> _Your goal_:
In the entries that follow, find the line containing "Somos un portal"; from there, copy every line exactly through the line containing "Florian Doux est".

[[ Excerpted data, beginning ]]

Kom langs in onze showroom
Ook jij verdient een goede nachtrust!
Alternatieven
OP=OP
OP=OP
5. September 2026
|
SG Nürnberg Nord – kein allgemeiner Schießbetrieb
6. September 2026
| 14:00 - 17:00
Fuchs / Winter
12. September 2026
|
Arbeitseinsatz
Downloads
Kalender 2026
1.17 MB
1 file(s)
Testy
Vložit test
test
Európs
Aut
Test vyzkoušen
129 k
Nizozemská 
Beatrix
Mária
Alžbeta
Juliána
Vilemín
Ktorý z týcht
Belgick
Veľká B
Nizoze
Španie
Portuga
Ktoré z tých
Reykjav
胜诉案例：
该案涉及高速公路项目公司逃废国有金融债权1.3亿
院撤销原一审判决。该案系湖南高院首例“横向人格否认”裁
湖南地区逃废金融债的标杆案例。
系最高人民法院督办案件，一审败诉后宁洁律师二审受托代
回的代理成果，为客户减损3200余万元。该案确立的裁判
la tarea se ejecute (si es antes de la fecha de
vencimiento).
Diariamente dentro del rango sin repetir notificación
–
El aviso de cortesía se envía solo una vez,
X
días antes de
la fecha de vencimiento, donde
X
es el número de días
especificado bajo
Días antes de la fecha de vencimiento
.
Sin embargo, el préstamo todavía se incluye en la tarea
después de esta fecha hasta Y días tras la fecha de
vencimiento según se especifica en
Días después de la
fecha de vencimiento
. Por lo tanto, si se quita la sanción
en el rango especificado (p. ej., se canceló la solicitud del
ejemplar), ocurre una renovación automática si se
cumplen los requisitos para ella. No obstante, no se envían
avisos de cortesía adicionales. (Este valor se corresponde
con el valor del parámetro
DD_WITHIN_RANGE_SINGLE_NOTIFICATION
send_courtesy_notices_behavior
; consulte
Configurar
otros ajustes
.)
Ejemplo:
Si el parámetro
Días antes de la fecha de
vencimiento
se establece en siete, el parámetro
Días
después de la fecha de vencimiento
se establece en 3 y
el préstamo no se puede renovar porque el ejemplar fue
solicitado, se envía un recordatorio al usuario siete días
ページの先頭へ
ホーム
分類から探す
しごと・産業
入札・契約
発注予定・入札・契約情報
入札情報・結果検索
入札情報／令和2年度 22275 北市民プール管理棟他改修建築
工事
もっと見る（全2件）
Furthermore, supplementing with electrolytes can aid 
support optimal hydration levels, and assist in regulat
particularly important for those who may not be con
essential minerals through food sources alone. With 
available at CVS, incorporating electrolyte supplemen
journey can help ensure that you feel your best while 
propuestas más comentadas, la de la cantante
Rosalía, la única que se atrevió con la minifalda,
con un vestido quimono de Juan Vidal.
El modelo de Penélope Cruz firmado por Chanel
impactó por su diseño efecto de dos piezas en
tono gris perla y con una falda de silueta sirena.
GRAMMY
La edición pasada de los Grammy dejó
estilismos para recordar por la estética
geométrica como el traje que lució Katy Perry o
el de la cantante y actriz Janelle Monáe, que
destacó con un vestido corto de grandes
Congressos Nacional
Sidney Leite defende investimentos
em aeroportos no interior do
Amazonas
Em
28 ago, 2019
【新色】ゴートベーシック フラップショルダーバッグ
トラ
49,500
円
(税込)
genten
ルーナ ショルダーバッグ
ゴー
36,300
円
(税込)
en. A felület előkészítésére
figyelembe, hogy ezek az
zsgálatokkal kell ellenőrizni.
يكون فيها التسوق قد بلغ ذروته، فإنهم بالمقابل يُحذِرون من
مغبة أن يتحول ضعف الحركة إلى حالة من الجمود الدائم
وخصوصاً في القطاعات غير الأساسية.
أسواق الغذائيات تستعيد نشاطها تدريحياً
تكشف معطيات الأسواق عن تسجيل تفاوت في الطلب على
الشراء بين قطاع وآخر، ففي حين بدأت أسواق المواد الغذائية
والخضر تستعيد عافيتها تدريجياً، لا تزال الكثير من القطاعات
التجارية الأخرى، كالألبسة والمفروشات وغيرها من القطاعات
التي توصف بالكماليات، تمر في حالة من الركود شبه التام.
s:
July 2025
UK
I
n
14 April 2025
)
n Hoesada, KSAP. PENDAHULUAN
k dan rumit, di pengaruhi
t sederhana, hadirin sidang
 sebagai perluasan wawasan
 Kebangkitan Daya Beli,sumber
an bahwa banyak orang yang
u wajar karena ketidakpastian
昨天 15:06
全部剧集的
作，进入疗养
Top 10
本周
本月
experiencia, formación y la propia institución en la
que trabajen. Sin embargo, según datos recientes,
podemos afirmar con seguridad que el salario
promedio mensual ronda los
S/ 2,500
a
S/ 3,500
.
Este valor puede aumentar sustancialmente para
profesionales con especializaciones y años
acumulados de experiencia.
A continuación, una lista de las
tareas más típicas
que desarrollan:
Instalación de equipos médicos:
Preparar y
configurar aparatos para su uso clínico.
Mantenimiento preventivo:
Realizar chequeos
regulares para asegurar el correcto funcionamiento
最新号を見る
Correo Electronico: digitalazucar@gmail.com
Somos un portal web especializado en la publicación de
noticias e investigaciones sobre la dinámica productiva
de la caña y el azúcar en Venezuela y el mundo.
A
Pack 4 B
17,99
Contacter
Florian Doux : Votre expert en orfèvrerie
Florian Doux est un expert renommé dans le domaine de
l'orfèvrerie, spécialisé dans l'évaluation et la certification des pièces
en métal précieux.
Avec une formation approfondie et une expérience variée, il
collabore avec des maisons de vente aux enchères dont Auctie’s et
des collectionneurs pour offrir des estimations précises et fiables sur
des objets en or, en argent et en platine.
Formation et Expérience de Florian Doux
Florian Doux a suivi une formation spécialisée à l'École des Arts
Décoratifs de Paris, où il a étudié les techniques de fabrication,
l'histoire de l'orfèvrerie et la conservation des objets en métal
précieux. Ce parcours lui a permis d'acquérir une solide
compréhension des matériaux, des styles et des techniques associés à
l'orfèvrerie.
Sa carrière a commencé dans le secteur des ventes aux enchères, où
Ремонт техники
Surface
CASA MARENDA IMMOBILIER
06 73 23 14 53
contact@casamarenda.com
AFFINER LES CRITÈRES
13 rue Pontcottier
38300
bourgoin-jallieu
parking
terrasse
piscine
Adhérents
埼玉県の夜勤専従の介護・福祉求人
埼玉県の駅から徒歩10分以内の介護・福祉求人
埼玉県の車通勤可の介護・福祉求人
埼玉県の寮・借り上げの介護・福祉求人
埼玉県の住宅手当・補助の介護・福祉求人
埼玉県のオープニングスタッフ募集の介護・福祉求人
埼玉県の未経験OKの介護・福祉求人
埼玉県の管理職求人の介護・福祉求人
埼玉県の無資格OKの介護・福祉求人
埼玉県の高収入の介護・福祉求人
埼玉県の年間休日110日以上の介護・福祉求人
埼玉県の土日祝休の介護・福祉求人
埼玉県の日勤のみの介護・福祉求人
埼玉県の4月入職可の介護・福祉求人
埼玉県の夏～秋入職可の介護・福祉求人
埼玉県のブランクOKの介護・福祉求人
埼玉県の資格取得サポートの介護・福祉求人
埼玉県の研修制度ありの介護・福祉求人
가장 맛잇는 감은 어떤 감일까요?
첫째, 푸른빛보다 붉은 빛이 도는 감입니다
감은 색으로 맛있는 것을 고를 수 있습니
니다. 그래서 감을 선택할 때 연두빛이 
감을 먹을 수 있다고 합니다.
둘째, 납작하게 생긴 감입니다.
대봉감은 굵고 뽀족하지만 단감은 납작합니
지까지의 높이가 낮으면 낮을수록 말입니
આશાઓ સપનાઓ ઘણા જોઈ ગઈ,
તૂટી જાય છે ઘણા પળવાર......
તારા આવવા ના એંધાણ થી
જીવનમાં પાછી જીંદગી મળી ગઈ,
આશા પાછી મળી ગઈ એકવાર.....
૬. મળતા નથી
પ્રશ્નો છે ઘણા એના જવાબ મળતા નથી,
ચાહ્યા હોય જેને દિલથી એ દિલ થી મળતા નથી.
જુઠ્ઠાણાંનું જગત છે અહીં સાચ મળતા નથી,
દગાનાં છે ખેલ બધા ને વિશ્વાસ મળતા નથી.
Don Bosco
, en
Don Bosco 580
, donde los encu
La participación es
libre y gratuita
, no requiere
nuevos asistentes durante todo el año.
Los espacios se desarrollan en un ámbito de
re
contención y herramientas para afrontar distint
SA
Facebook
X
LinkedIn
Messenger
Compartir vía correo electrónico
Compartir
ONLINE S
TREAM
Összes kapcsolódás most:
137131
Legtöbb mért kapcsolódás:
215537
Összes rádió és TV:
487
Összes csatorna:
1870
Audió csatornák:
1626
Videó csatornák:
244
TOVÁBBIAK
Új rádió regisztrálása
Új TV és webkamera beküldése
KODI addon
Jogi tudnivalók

[[ Excerpted data, end ]]

> _Your solution_:
Somos un portal web especializado en la publicación de
noticias e investigaciones sobre la dinámica productiva
de la caña y el azúcar en Venezuela y el mundo.
A
Pack 4 B
17,99
Contacter
Florian Doux : Votre expert en orfèvrerie
Florian Doux est un expert renommé dans le domaine de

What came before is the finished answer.